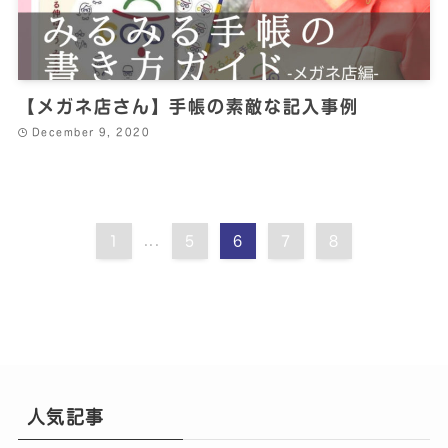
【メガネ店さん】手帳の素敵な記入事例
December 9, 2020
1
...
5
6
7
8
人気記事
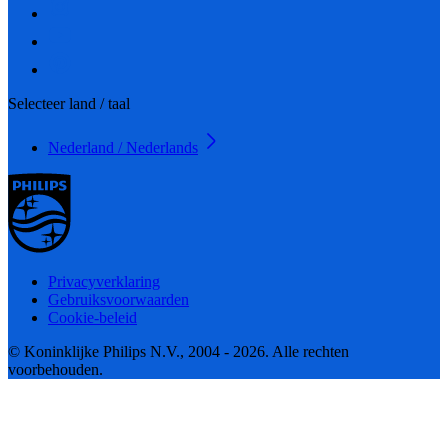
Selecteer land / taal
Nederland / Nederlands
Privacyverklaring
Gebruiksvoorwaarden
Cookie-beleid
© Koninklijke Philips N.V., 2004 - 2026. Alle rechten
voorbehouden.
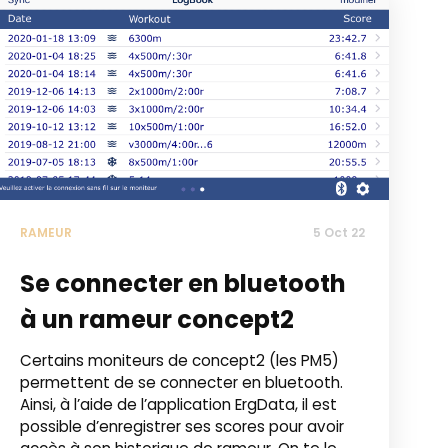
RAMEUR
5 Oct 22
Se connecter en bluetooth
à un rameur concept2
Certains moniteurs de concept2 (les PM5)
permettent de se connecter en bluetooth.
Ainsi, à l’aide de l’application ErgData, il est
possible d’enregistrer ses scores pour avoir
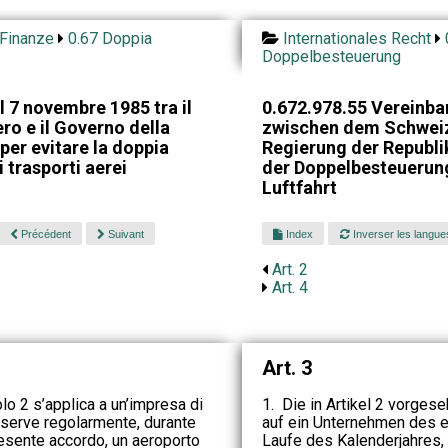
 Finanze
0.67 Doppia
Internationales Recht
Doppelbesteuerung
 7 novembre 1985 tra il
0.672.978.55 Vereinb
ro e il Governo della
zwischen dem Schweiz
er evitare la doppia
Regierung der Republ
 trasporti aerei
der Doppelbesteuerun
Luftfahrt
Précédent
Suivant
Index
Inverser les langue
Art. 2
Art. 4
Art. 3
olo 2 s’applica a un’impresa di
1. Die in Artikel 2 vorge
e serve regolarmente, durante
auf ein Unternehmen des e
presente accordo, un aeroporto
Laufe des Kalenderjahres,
* * *
What you return should be the entries from above, unchanged and without their images.

Response below
【メガネ店さん】手帳の素敵な記入事例
December 9, 2020
1
...
5
6
7
8
人気記事
Selecteer land / taal
Nederland / Nederlands
Privacyverklaring
Gebruiksvoorwaarden
Cookie-beleid
© Koninklijke Philips N.V., 2004 - 2026. Alle rechten
voorbehouden.
RAMEUR
5 Oct 22
Se connecter en bluetooth
à un rameur concept2
Certains moniteurs de concept2 (les PM5)
permettent de se connecter en bluetooth.
Ainsi, à l’aide de l’application ErgData, il est
possible d’enregistrer ses scores pour avoir
 Finanze
0.67 Doppia
Internationales Recht
Doppelbesteuerung
 7 novembre 1985 tra il
0.672.978.55 Vereinb
ro e il Governo della
zwischen dem Schweiz
er evitare la doppia
Regierung der Republ
 trasporti aerei
der Doppelbesteuerun
Luftfahrt
Précédent
Suivant
Index
Inverser les langue
Art. 2
Art. 4
Art. 3
olo 2 s’applica a un’impresa di
1. Die in Artikel 2 vorge
e serve regolarmente, durante
auf ein Unternehmen des e
presente accordo, un aeroporto
Laufe des Kalenderjahres,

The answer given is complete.